(Collected data)
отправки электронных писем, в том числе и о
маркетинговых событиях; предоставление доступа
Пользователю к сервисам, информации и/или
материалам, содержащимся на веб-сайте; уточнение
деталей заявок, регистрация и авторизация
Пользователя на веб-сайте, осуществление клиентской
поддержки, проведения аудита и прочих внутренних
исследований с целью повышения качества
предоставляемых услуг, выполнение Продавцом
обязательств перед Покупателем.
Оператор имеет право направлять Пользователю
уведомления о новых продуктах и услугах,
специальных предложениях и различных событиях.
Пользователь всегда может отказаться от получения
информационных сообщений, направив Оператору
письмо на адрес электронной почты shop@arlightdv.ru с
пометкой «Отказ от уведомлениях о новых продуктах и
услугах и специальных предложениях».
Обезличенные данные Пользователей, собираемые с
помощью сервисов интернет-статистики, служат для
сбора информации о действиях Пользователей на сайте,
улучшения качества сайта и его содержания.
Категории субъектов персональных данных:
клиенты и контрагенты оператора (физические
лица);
==
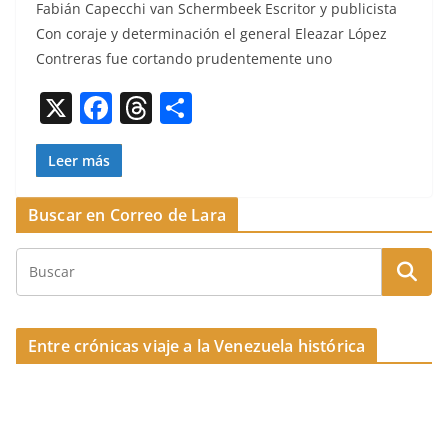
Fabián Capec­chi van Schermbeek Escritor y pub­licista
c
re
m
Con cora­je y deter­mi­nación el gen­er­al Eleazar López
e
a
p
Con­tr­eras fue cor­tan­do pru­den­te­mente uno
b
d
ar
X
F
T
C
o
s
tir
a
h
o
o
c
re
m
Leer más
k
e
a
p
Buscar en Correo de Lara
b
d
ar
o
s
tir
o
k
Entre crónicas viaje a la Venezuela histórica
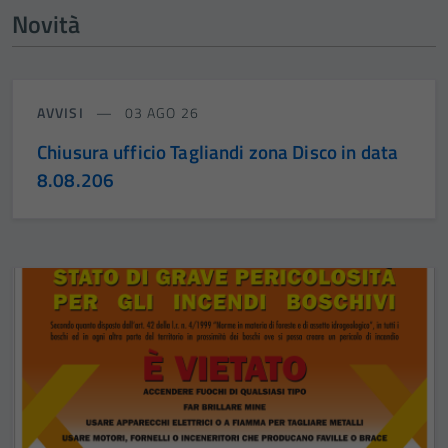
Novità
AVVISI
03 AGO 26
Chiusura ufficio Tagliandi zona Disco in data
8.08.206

- _Work item_
Beginning with the line above that contains "отправки электронных писем, в том числе и о", copy each line exactly up to and including the line that contains "письмо на адрес", and go no further.

- _Your response_
отправки электронных писем, в том числе и о
маркетинговых событиях; предоставление доступа
Пользователю к сервисам, информации и/или
материалам, содержащимся на веб-сайте; уточнение
деталей заявок, регистрация и авторизация
Пользователя на веб-сайте, осуществление клиентской
поддержки, проведения аудита и прочих внутренних
исследований с целью повышения качества
предоставляемых услуг, выполнение Продавцом
обязательств перед Покупателем.
Оператор имеет право направлять Пользователю
уведомления о новых продуктах и услугах,
специальных предложениях и различных событиях.
Пользователь всегда может отказаться от получения
информационных сообщений, направив Оператору
письмо на адрес электронной почты shop@arlightdv.ru с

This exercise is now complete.